## TASK OBJECTIVE
Your answer should be the exact lines of the data below from the one containing "Simon Chmel - dr" through the one containing "innovativen, aber eingängigen"; please include nothing else.

## PROVIDED INFORMATION
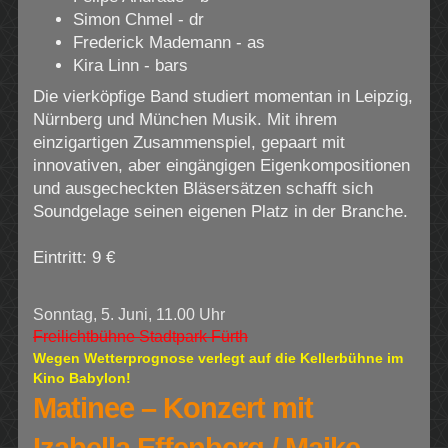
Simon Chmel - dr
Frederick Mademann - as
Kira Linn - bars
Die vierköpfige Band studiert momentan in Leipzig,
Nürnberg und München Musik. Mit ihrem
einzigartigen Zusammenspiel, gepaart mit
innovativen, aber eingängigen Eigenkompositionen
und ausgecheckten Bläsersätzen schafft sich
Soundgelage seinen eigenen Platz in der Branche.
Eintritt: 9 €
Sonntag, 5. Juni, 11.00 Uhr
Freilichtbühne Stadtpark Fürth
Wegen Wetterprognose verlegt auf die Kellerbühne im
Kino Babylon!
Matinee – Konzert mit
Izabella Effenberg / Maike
* * *
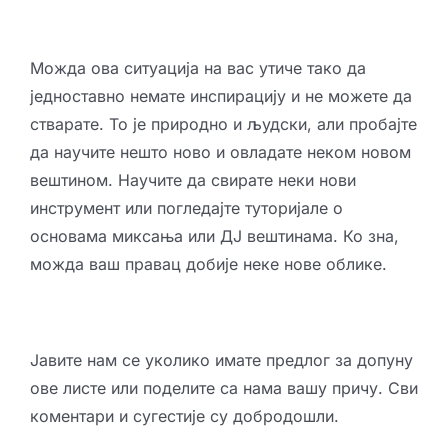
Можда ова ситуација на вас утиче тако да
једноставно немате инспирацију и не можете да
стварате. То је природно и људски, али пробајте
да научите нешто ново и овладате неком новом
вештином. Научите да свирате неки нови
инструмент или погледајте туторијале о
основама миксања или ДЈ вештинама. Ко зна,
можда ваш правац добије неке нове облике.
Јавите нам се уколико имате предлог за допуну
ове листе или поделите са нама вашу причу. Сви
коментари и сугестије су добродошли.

## ANSWER SPACE
Simon Chmel - dr
Frederick Mademann - as
Kira Linn - bars
Die vierköpfige Band studiert momentan in Leipzig,
Nürnberg und München Musik. Mit ihrem
einzigartigen Zusammenspiel, gepaart mit
innovativen, aber eingängigen Eigenkompositionen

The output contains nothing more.